L'Explication Prémisse
Cet article dit simplement que pour pouvoir toucher une indemnité quand le travail est arrêté pour cause d’intempéries (pluie, vent violent, verglas, etc.), le salarié doit pouvoir prouver qu’avant cet arrêt il a effectivement effectué, sur une période donnée, un minimum d’heures de travail dans une des entreprises visées par l’article L.5424‑6. Autrement dit, l’indemnisation n’est pas automatique : il faut remplir une condition d’ancienneté d’activité (en heures) sur la période retenue par la loi ou la branche.
Exemple concret : un salarié travaillant sur le port subit l’arrêt d’activité pendant trois jours à cause d’une tempête. La convention collective applicable (ou un texte réglementaire) fixe comme condition 40 heures travaillées au cours des 30 jours précédant l’arrêt.
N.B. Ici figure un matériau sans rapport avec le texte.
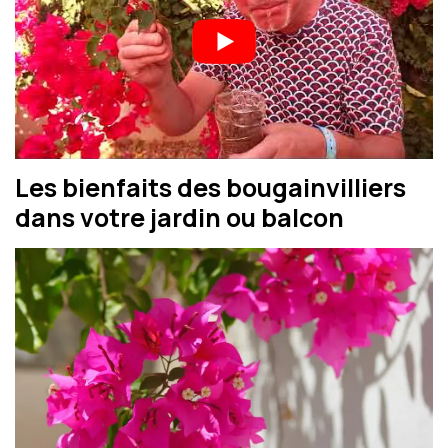
Les bienfaits des bougainvilliers
dans votre jardin ou balcon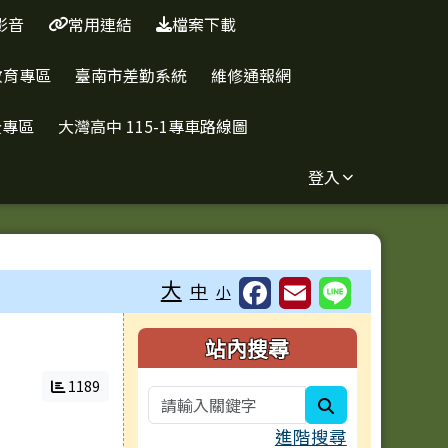
影音
常用連結
檔案下載
教育專區
臺南市差勤系統
維修通報網
全專區
大灣高中 115-1專車路線圖
登入
大
中
小
右邊區域內容
站內搜尋
1189
search
進階搜尋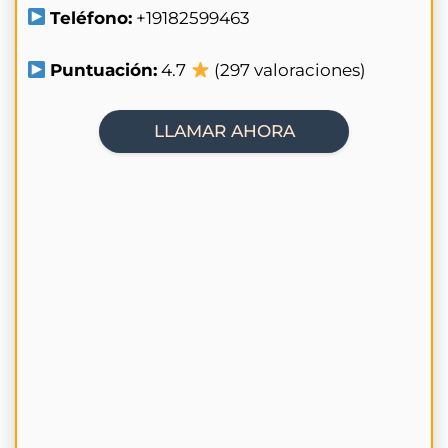
Teléfono:
+19182599463
Puntuación:
4.7
(297 valoraciones)
LLAMAR AHORA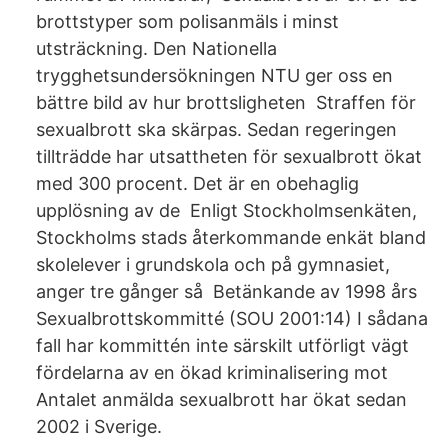
brottstyper som polisanmäls i minst
utsträckning. Den Nationella
trygghetsundersökningen NTU ger oss en
bättre bild av hur brottsligheten Straffen för
sexualbrott ska skärpas. Sedan regeringen
tillträdde har utsattheten för sexualbrott ökat
med 300 procent. Det är en obehaglig
upplösning av de Enligt Stockholmsenkäten,
Stockholms stads återkommande enkät bland
skolelever i grundskola och på gymnasiet,
anger tre gånger så Betänkande av 1998 års
Sexualbrottskommitté (SOU 2001:14) I sådana
fall har kommittén inte särskilt utförligt vägt
fördelarna av en ökad kriminalisering mot
Antalet anmälda sexualbrott har ökat sedan
2002 i Sverige.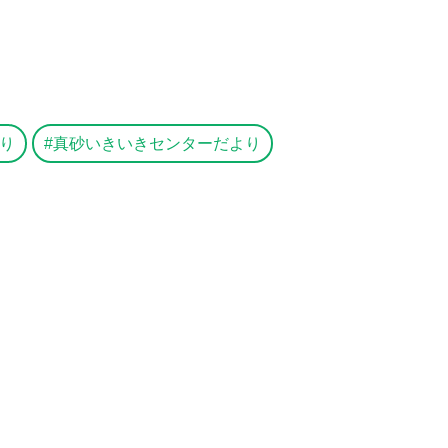
り
真砂いきいきセンターだより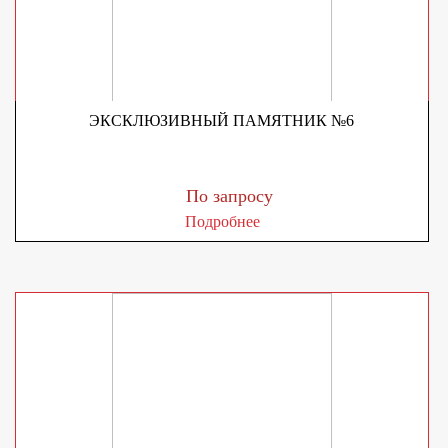
ЭКСКЛЮЗИВНЫЙ ПАМЯТНИК №6
По запросу
Подробнее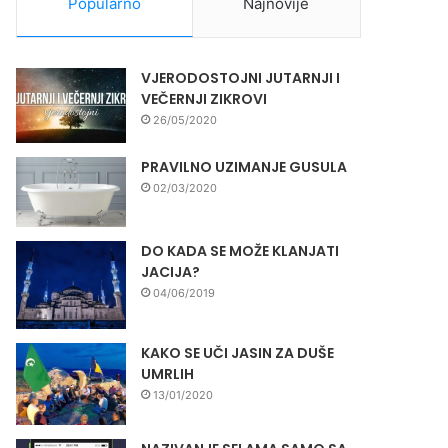
Popularno
Najnovije
VJERODOSTOJNI JUTARNJI I
VEČERNJI ZIKROVI
26/05/2020
PRAVILNO UZIMANJE GUSULA
02/03/2020
DO KADA SE MOŽE KLANJATI
JACIJA?
04/06/2019
KAKO SE UČI JASIN ZA DUŠE
UMRLIH
13/01/2020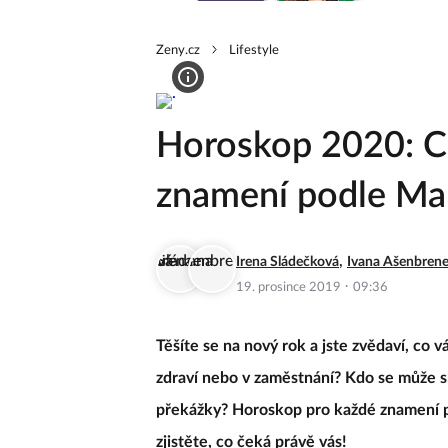
Zeny.cz
Lifestyle
Horoskop 2020: Co
znamení podle Ma
,
Irena Sládečková
Ivana Ašenbren
·
19. prosince 2019
09:36
Těšíte se na nový rok a jste zvědaví, co 
zdraví nebo v zaměstnání? Kdo se může s
překážky? Horoskop pro každé znamení př
zjistěte, co čeká právě vás!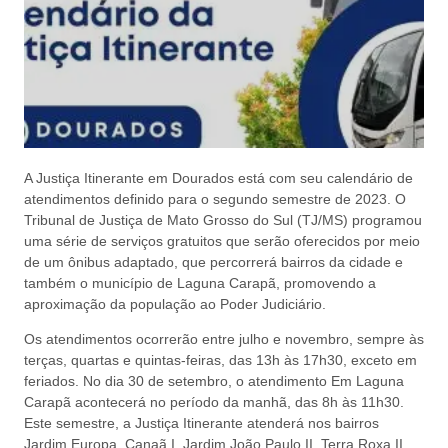
A Justiça Itinerante em Dourados está com seu calendário de
atendimentos definido para o segundo semestre de 2023. O
Tribunal de Justiça de Mato Grosso do Sul (TJ/MS) programou
uma série de serviços gratuitos que serão oferecidos por meio
de um ônibus adaptado, que percorrerá bairros da cidade e
também o município de Laguna Carapã, promovendo a
aproximação da população ao Poder Judiciário.
Os atendimentos ocorrerão entre julho e novembro, sempre às
terças, quartas e quintas-feiras, das 13h às 17h30, exceto em
feriados. No dia 30 de setembro, o atendimento Em Laguna
Carapã acontecerá no período da manhã, das 8h às 11h30.
Este semestre, a Justiça Itinerante atenderá nos bairros
Jardim Europa, Canaã I, Jardim João Paulo II, Terra Roxa II,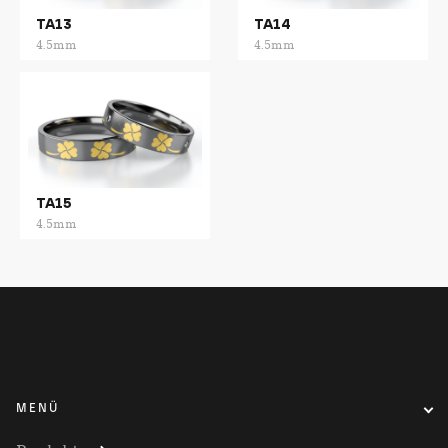
TA13
TA14
4.5mm
4.5mm
TA15
4.5mm
MENÜ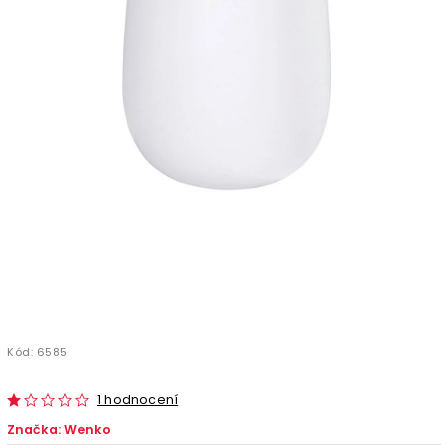
Kód:
6585
1 hodnocení
Značka:
Wenko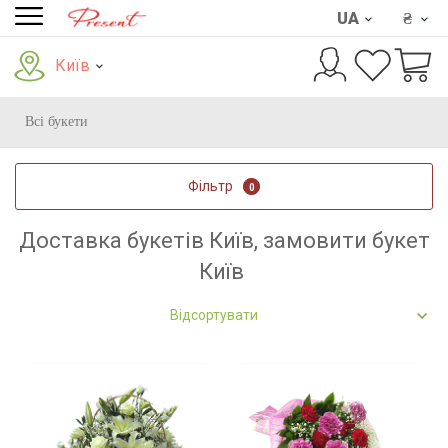
UA
₴
Київ
Всі букети
Фільтр
0
Доставка букетів Київ, замовити букет
Київ
Відсортувати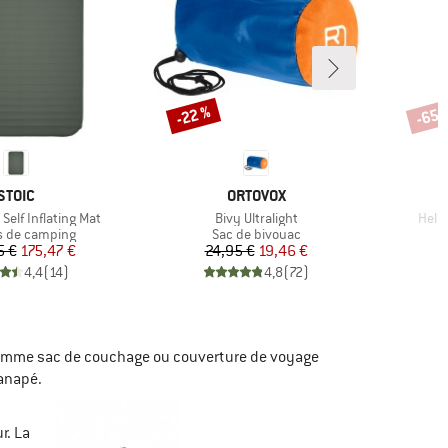
-22 %
-65 
Remise
Remi
MARQUE
MARQUE
STOIC
ORTOVOX
Article
Artic
Self Inflating Mat
Bivy Ultralight
Hela
t group
Product group
P
s de camping
Sac de bivouac
M
Prix
Prix réduit
Prix
Prix réduit
5 €
175,47 €
24,95 €
19,46 €
4,4
(
14
)
4,8
(
72
)
l comme sac de couchage ou couverture de voyage
canapé.
r. La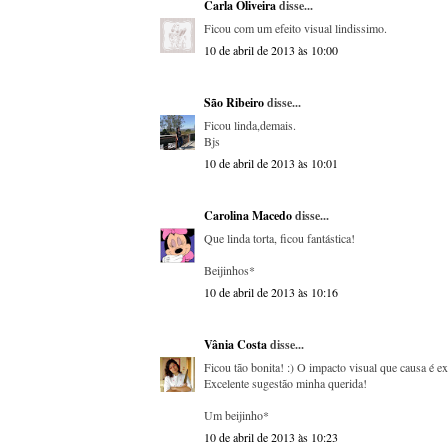
Carla Oliveira
disse...
Ficou com um efeito visual lindissimo.
10 de abril de 2013 às 10:00
São Ribeiro
disse...
Ficou linda,demais.
Bjs
10 de abril de 2013 às 10:01
Carolina Macedo
disse...
Que linda torta, ficou fantástica!
Beijinhos*
10 de abril de 2013 às 10:16
Vânia Costa
disse...
Ficou tão bonita! :) O impacto visual que causa é ex
Excelente sugestão minha querida!
Um beijinho*
10 de abril de 2013 às 10:23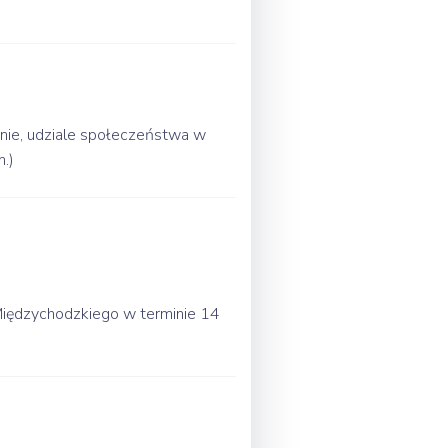
ronie, udziale społeczeństwa w
.)
ędzychodzkiego w terminie 14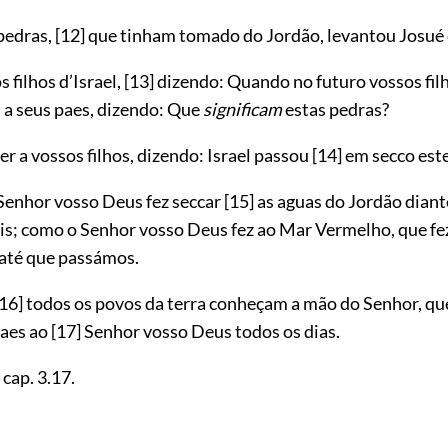
 pedras,
[12]
que tinham tomado do Jordão, levantou Josué 
s filhos d’Israel,
[13]
dizendo: Quando no futuro vossos fil
a seus paes, dizendo: Que
significam
estas pedras?
er a vossos filhos, dizendo: Israel passou
[14]
em secco este
Senhor vosso Deus fez seccar
[15]
as aguas do Jordão diante
is; como o Senhor vosso Deus fez ao Mar Vermelho, que fe
 até que passámos.
[16]
todos os povos da terra conheçam a mão do Senhor, q
maes ao
[17]
Senhor vosso Deus todos os dias.
. cap.
3.17
.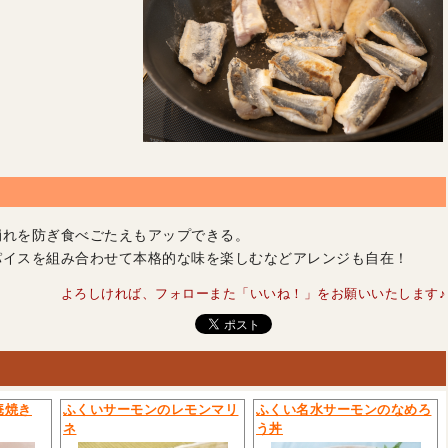
崩れを防ぎ食べごたえもアップできる。
パイスを組み合わせて本格的な味を楽しむなどアレンジも自在！
よろしければ、フォローまた「いいね！」をお願いいたします♪
庵焼き
ふくいサーモンのレモンマリ
ふくい名水サーモンのなめろ
ネ
う丼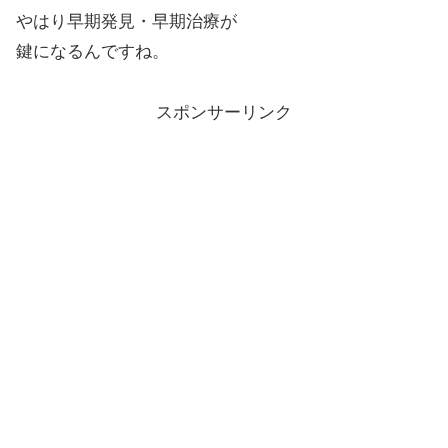
やはり早期発見・早期治療が
鍵になるんですね。
スポンサーリンク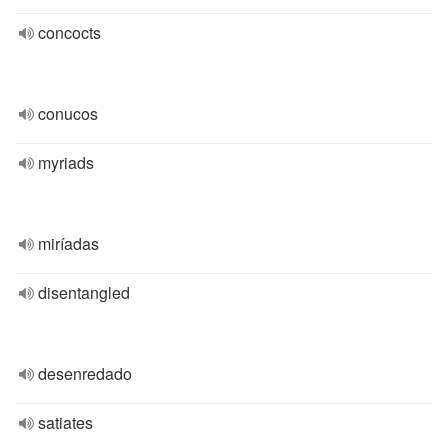
concocts
conucos
myriads
miríadas
disentangled
desenredado
satiates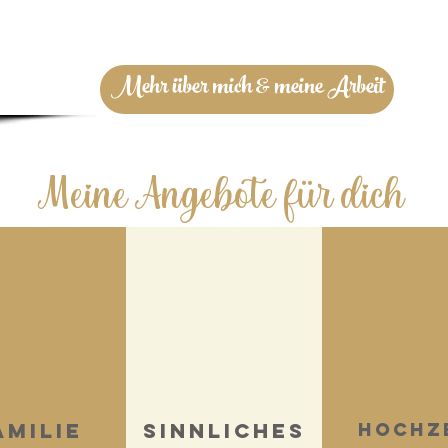
Mehr über mich & meine Arbeit
Meine Angebote für dich
amilie
sinnliches
Hochz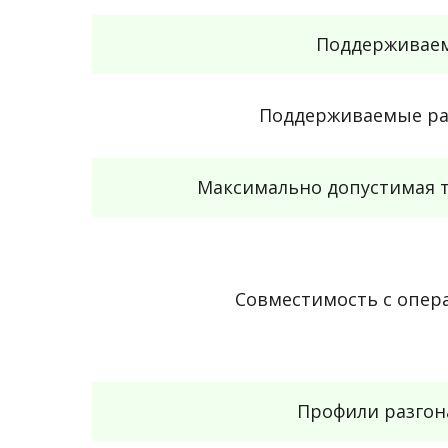
Поддерживаем
Поддерживаемые ра
Максимально допустимая т
Совместимость с опе
Профили разгон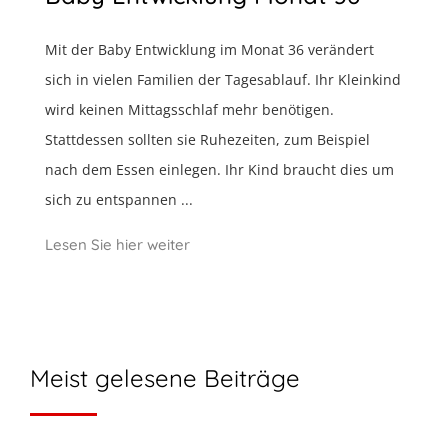
Mit der Baby Entwicklung im Monat 36 verändert
sich in vielen Familien der Tagesablauf. Ihr Kleinkind
wird keinen Mittagsschlaf mehr benötigen.
Stattdessen sollten sie Ruhezeiten, zum Beispiel
nach dem Essen einlegen. Ihr Kind braucht dies um
sich zu entspannen ...
Lesen Sie hier weiter
Meist gelesene Beiträge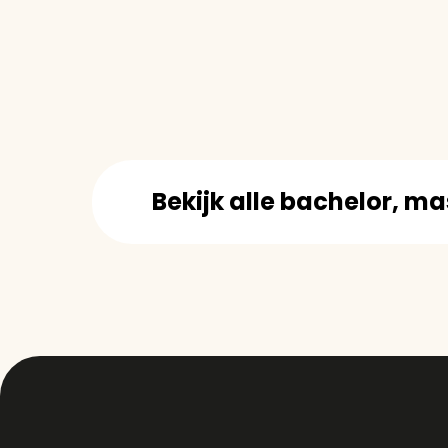
Bekijk alle bachelor, m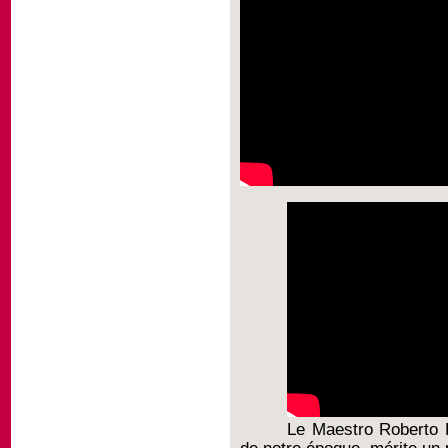
Le Maestro Roberto 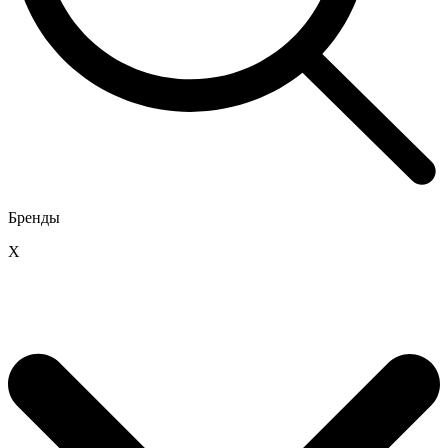
Бренды
X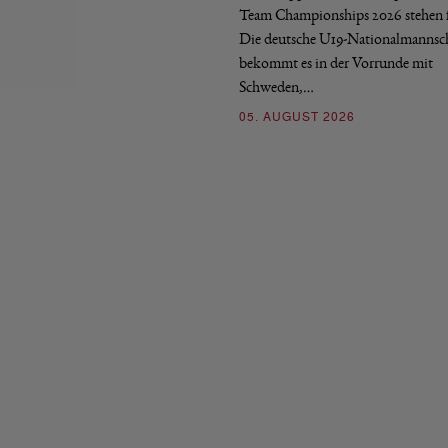
Team Championships 2026 stehen f
Die deutsche U19-Nationalmannsc
bekommt es in der Vorrunde mit
Schweden,…
05. AUGUST 2026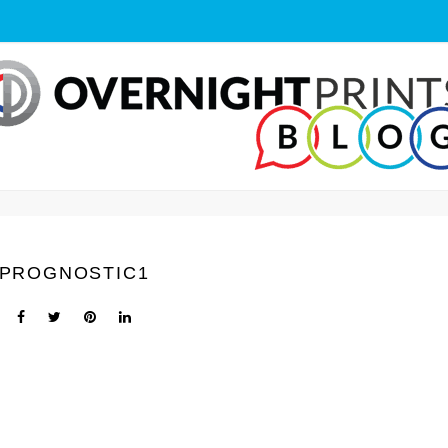
PROGNOSTIC1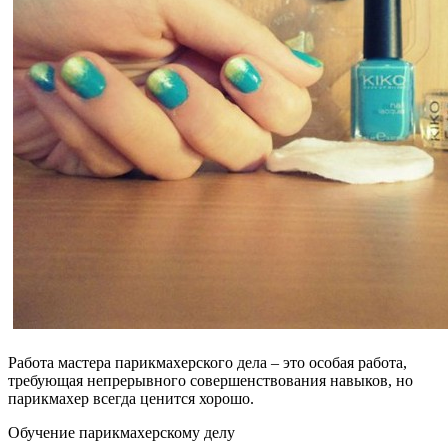
Работа мастера парикмахерского дела – это особая работа,
требующая непрерывного совершенствования навыков, но
парикмахер всегда ценится хорошо.
Обучение парикмахерскому делу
Le salarié présente ses fiches de paie et pointages prouvant qu’il a bien travaillé 42 heures pendant ces 30 jours : il remplit donc la condition et peut prétendre au versement de l’indemnité pour intempéries prévue par les textes applicables.
- Le droit à l’indemnisation est conditionné : le salarié doit justifier d’un nombre minimum d’heures effectuées avant l’arrêt de travail.
- La période et le nombre d’heures exigés sont déterminés par les textes applicables (loi, règlement ou convention/accord de branche) — il faut se référer à ces textes pour connaître le seuil exact.
- L’entreprise doit être l’une de celles visées par l’article L.5424‑6 : le dispositif ne s’applique pas à toutes les entreprises indistinctement.
- La charge de la preuve incombe au salarié : il doit produire bulletins de paie, pointages ou tout document attestant des heures travaillées.
- L’indemnité vise la perte de salaire liée à l’arrêt pour intempéries ; son montant et ses modalités de calcul sont fixés par les textes ou la convention applicable.
- Le versement de l’indemnité intervient même si l’arrêt est indépendant de la volonté de l’employeur (intempéries), sous réserve de respecter les conditions prévues.
- En cas de contestation (déni d’indemnisation, désaccord sur le nombre d’heures), le salarié peut saisir le conseil de prud’hommes pour faire valoir son droit.